Borgo di 236 anime, appollaiato sulle colline reatine, Turania sembra avere poco o nulla a che spartire con le vicende criminose legate alla periferia romana. In realtà, il sindaco di Turania è dal 2009 Antonio Di Maggio, classe 52, laurea in Sociologia, candidato nelle ultime elezioni comunali a capo di una lista civica. Lo stesso Di Maggio, però, è anche uno dei tre vicecomandanti della polizia locale della Capitale e a lui, nei giorni scorsi, con una determina a firma del comandante generale della polizia locale Diego Porta è stato conferito l’incarico di “coordinamento multidisciplinare di attività legate a specifici obiettivi di particolare complessità e/o emergenzialità“. Tutte le emergenze della Capitale, dall’abusivismo commerciale ai parcheggiatori abusivi, dagli sgomberi ai campi rom tornano in mano, per volontà della giunta Raggi, al vice comandante Di Maggio, soprannominato dal 2003, dentro e fuori i campi rom, “lo sceriffo” per la sua spregiudicata risolutezza.

Una figura, quella creata dall’amministrazione capitolina, anomala, mai esistita, che esprime però una scelta politica chiara e netta per quanti, negli ultimi anni, hanno avuto a che fare con il vicecomandante dal look inconfondibile: anfibi militari ai piedi abbinati a giacca e cravatta se in Campidoglio, a tuta militare se in azione sul campo. Anfibi sempre e comunque, indice indiscusso dell’uomo d’azione. Non sappiamo quanto sia stato il tempo speso da Virginia Raggi per leggere i curricula e selezionare il vicecomandante. Bastano però pochi minuti per raccogliere informazioni sulla rete. Da poco prosciolto dall’accusa di aver picchiato un immigrato senegalese durante un’operazione per la repressione della pirateria audiovisiva, nel gennaio 2008 Antonio Di Maggio era stato accusato di diffamazione dai suoi stessi colleghi e per questo sollevato dall’incarico.
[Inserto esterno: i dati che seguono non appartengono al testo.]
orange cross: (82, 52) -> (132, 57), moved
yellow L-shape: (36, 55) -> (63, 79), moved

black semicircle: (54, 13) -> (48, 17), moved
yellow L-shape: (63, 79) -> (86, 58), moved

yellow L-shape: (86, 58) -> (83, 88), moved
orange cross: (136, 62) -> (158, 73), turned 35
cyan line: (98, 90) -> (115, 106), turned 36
Venti mesi dopo, nuova accusa: aver sparato alle gomme di un’Audi a Tor Bella Monaca e per questo i Carabinieri gli avevano sequestrato l’arma. Negli ultimi 24 mesi, in due occasioni il suo nome è finito sulle prime pagine di quotidiani nazionali. Il 1° aprile 2015 lui e la sua squadra si sono resi protagonisti di una serie di colluttazioni davanti a un centro di accoglienza in via Amarilli. Nelle immagini si vede il vice comandante che con i suoi uomini cerca di portare via un uomo spingendolo in una macchina di servizio. Nella confusione generale il fermato riesce a uscire dall’auto dei vigili urbani e uno degli agenti usa lo spray al peperoncino contro di lui. La nube colpisce sia l’uomo che le altre persone intorno, tra cui una bambina. A quel punto un agente estrae la pistola dalla tasca per puntarla sulle famiglie gridando: “Ora cominciamo”.
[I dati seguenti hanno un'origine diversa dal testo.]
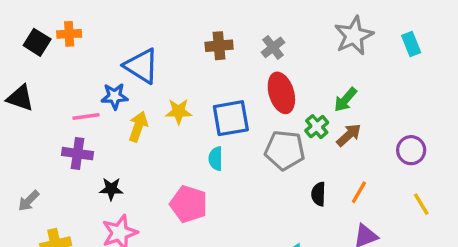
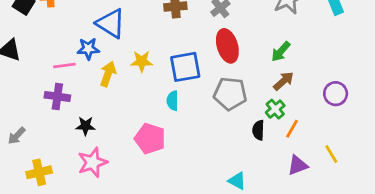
green cross: (317, 127) -> (275, 109), moved
yellow line: (421, 204) -> (331, 154), moved

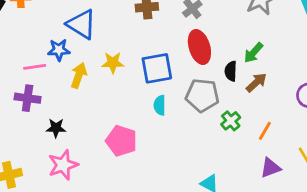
cyan semicircle: (173, 101) -> (160, 105), moved
green cross: (275, 109) -> (231, 121), moved
black semicircle: (258, 130) -> (231, 71), moved

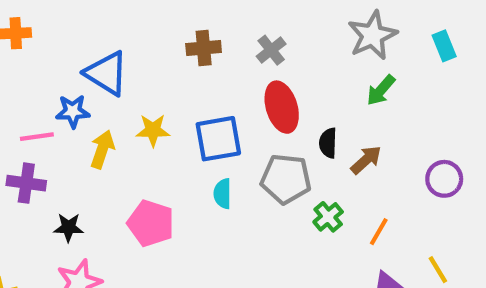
green arrow: (253, 53) -> (381, 90), moved
pink pentagon: (121, 141) -> (151, 223), moved

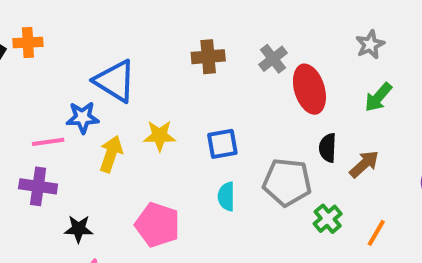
gray star: (372, 35) -> (370, 45), size x0.6
red ellipse: (282, 107) -> (309, 89), moved
blue square: (218, 139) -> (222, 144), size x0.7

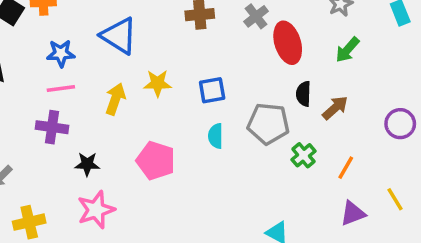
blue star: (83, 117) -> (61, 53), moved

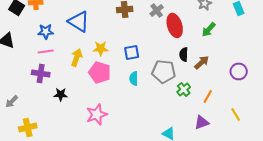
pink pentagon: (156, 161) -> (100, 72), moved
pink star: (96, 210) -> (97, 114), moved
purple triangle: (353, 213) -> (202, 122), moved

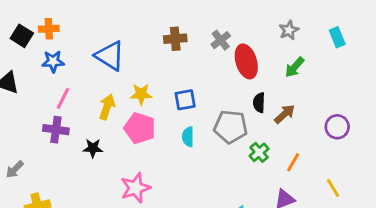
blue star: (46, 31) -> (53, 61), moved
pink line: (46, 51) -> (63, 98), turned -56
black star: (61, 94) -> (93, 148), moved

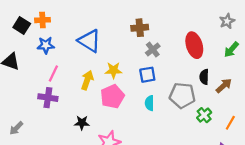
gray cross: (221, 40) -> (153, 50), moved
pink pentagon: (140, 128) -> (112, 97), turned 30
black star: (93, 148) -> (82, 123), moved

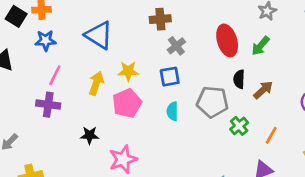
green arrow: (231, 50) -> (260, 46), moved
Venti giorni fa era stato nel corso di un’azione contro l’abusivismo commerciale da lui coordinata che aveva trovato la morte per infarto Nian Maguette, un senegalese di 53 anni sul Lungotevere CenciGian Carlo Castelli, uno dei giornalisti che meglio conosce il “sottobosco” romano ha commentato la recente promozione del comandante sceriffo Di Maggio: “Cioè la Raggi ha dato poteri straordinari (immagino su rom e ordine pubblico) all’incredibile Di Maggio (una specie di Kadyrov di Trastevere)”, ribadendo poi il disappunto in un altro post.
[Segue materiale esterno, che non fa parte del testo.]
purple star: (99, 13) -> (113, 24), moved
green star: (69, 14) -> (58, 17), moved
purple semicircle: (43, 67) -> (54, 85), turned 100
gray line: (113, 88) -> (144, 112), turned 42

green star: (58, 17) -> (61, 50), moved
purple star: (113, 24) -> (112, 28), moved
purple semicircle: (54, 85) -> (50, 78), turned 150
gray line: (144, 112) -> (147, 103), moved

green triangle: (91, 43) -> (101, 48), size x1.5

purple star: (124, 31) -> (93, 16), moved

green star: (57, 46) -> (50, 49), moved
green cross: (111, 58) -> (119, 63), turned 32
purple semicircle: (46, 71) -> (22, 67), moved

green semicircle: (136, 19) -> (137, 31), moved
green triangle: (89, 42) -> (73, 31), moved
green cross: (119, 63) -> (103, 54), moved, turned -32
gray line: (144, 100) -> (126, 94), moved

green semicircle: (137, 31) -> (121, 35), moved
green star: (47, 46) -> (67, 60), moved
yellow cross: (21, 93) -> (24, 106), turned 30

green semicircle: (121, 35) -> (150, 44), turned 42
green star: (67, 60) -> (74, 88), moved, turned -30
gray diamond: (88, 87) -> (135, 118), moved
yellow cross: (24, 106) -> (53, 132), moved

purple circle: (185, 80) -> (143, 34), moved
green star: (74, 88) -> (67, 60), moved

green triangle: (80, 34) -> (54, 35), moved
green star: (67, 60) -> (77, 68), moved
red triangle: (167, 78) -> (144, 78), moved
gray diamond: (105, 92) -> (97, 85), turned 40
Personaggio particolare Antonio Di Maggio, nuovo responsabile delle emergenze romane, sopravvissuto a Rutelli, Veltroni e Alemanno, “servitore dello Stato”, simbolo di una città in agonia che rispolvera la risolutezza degli uomini forti, necessari per gestire questioni sulle quali, in campagna elettorale il Movimento 5 Stelle aveva avuto la faccia di promettere la svolta. E così, con Di Maggio che ritorna a fare lo “sceriffo” dentro i campi rom di Roma, il loro superamento resta una favola alla quale solo gli ultimi irriducibili Napalm51 ancora credono.